Due to some of the challenges involved in interpreting the answer to the migraine-related disability question, we also assessed the association between pain status at 2 h and how a patient responded to the PGIC question “How do you feel after taking study medication?” This question seeks to evaluate the overall effect of treatment on patient well-being, taking into account both the benefits of reducing migraine symptoms and any adverse effects of treatment. In SAMURAI + SPARTAN and GLADIATOR, feeling much or very much better was clearly associated with being pain free.

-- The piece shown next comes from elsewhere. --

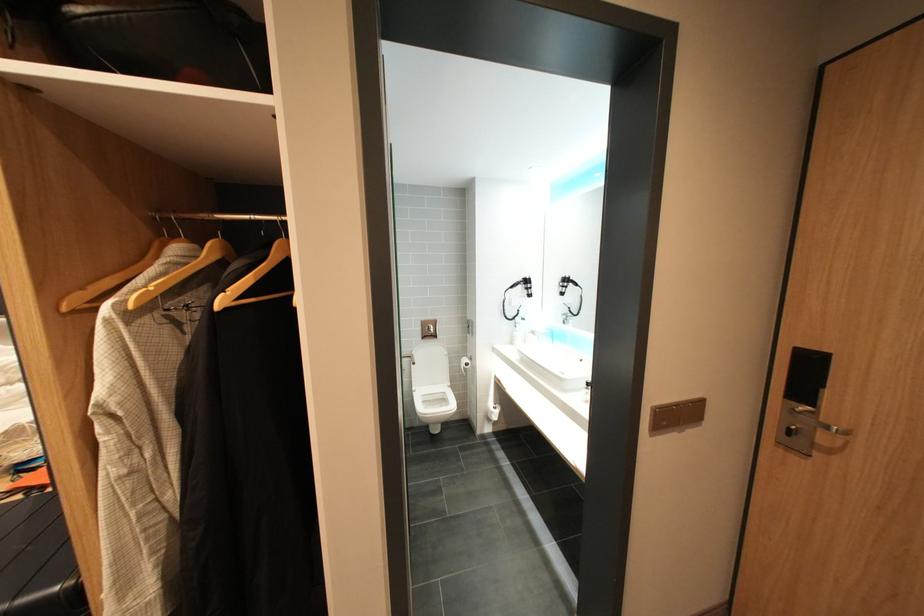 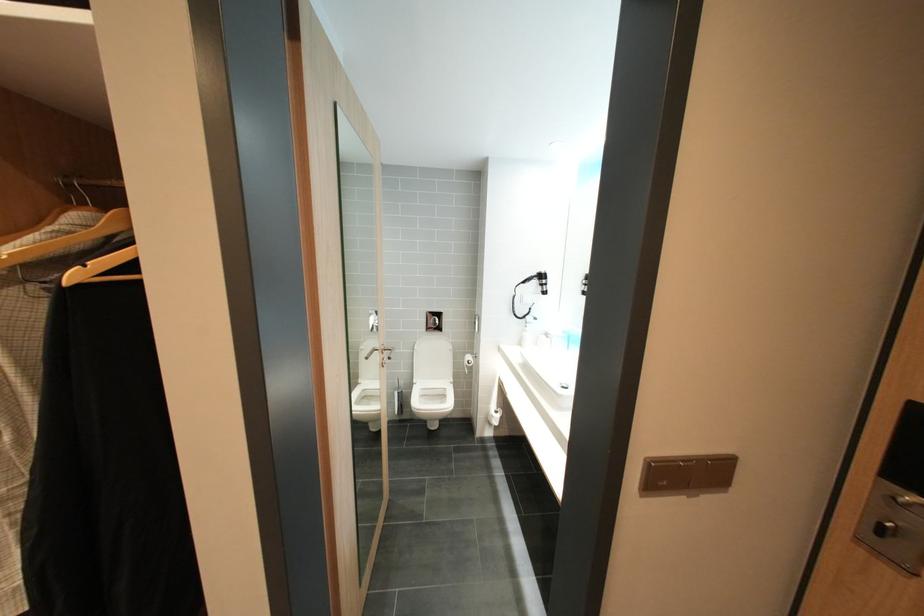 Where in the second image is the point corresponding to (660,432) from the first image?

(649, 491)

While no formal comparisons were made, the percentage of patients who reported no disability was generally higher for patients who experienced a common TEAE than for patients who did not experience a common TEAE. The only exception was for fatigue at earlier timepoints. This relationship between the occurrence of common TEAEs and disability has been previously reported for the 2-h post-dose timepoint [14, 15]. Based on the findings of the current analysis, the pattern was generally maintained across the 48 h; fatigue was the only exception, with a less consistent pattern across the 48 h.

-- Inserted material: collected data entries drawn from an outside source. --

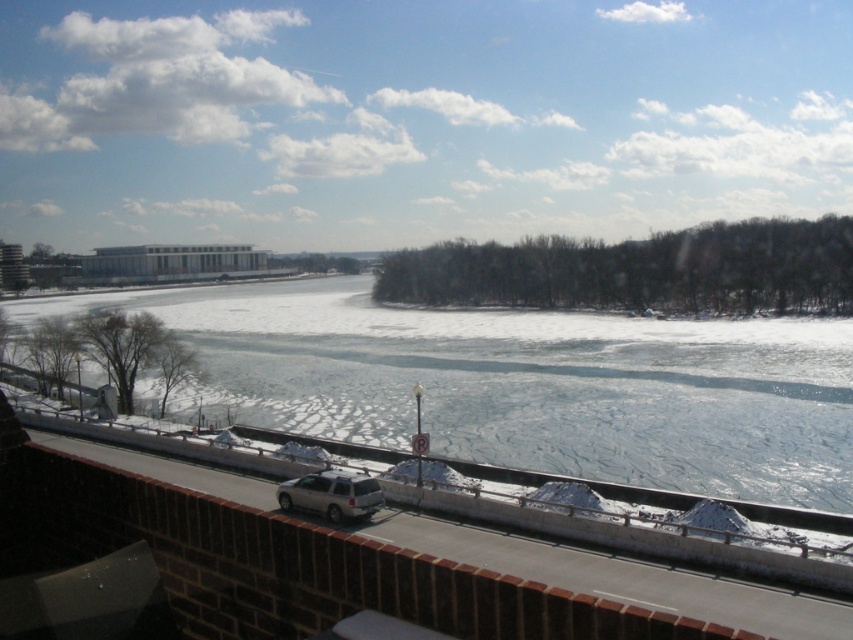 Question: Does frozen ice at center have a larger size compared to silver metallic suv at center?

Choices:
 (A) yes
 (B) no

Answer: (A)

Question: Which object appears farthest from the camera in this image?

Choices:
 (A) silver metallic suv at center
 (B) frozen ice at center

Answer: (B)

Question: Can you confirm if frozen ice at center is wider than silver metallic suv at center?

Choices:
 (A) yes
 (B) no

Answer: (A)

Question: Observing the image, what is the correct spatial positioning of frozen ice at center in reference to silver metallic suv at center?

Choices:
 (A) above
 (B) below

Answer: (A) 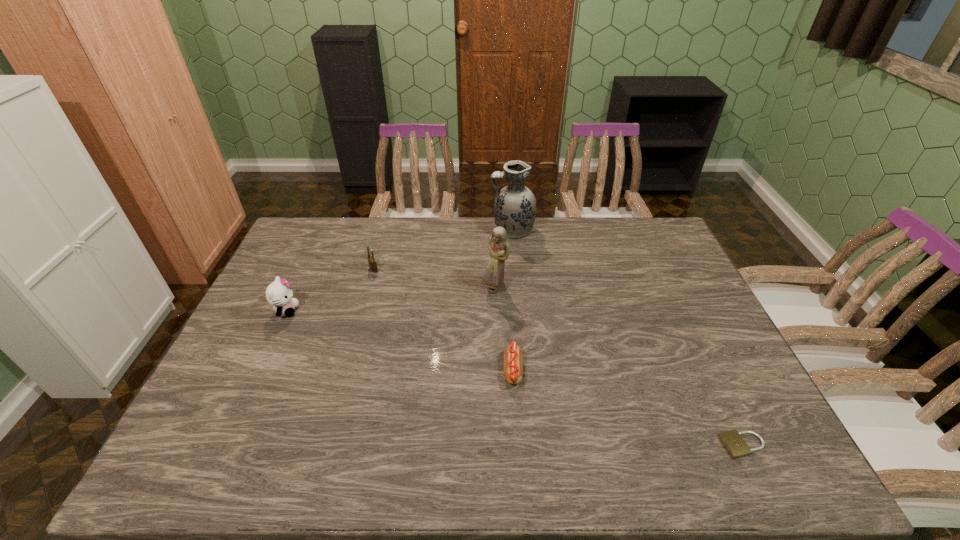 At what (x,y) coordinates should I click in order to perform the action: click on object present at the left edge. Please return your answer as a coordinate pair (x, y). The image size is (960, 540). Looking at the image, I should click on (279, 294).

Find the location of a particular element. Image resolution: width=960 pixels, height=540 pixels. object situated at the right edge is located at coordinates (733, 442).

Locate an element on the screen. Image resolution: width=960 pixels, height=540 pixels. object that is at the near right corner is located at coordinates (733, 442).

You are a GUI agent. You are given a task and a screenshot of the screen. Output one action in this format:
    pyautogui.click(x=<x>, y=<y>)
    Task: Click on the vacant region at the far edge
    Image resolution: width=960 pixels, height=540 pixels.
    Given the screenshot: What is the action you would take?
    pyautogui.click(x=563, y=247)

The width and height of the screenshot is (960, 540). In the image, there is a desktop. In order to click on vacant space at the near edge in this screenshot , I will do `click(684, 453)`.

Identify the location of free space at the left edge of the desktop. (239, 437).

The width and height of the screenshot is (960, 540). Find the location of `free region at the right edge`. free region at the right edge is located at coordinates (693, 322).

In the image, there is a desktop. Where is `vacant space at the far right corner`? vacant space at the far right corner is located at coordinates (642, 218).

Image resolution: width=960 pixels, height=540 pixels. In order to click on free space between the vase and the second object from left to right in this screenshot , I will do `click(443, 249)`.

Locate an element on the screen. This screenshot has width=960, height=540. empty space between the fifth object from right to left and the fifth tallest object is located at coordinates (444, 320).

There are limitations of this study. The majority of analyses were post hoc. Mainly as a result of excluding data for patients who took a second dose, sample sizes were reduced after 2 h. Also, our measure of migraine-related functional disability has not been formally validated, although this measure has been used in other migraine acute treatment trials [19,20,21,22]. The authors have not been able to identify any other validated patient-reported outcome measure of in-the-moment function at timepoints earlier than 24 h.

Conclusions

All doses of lasmiditan resulted in a significant improvement in migraine-related functional disability, which commenced as early as 1 h post dose and persisted to 48 h. Freedom from migraine-related functional disability as well as improvement in overall clinical status (as measured using the PGIC) were associated with pain freedom. Common adverse events associated with lasmiditan treatment did not generally appear to negatively impact migraine-related functional disability.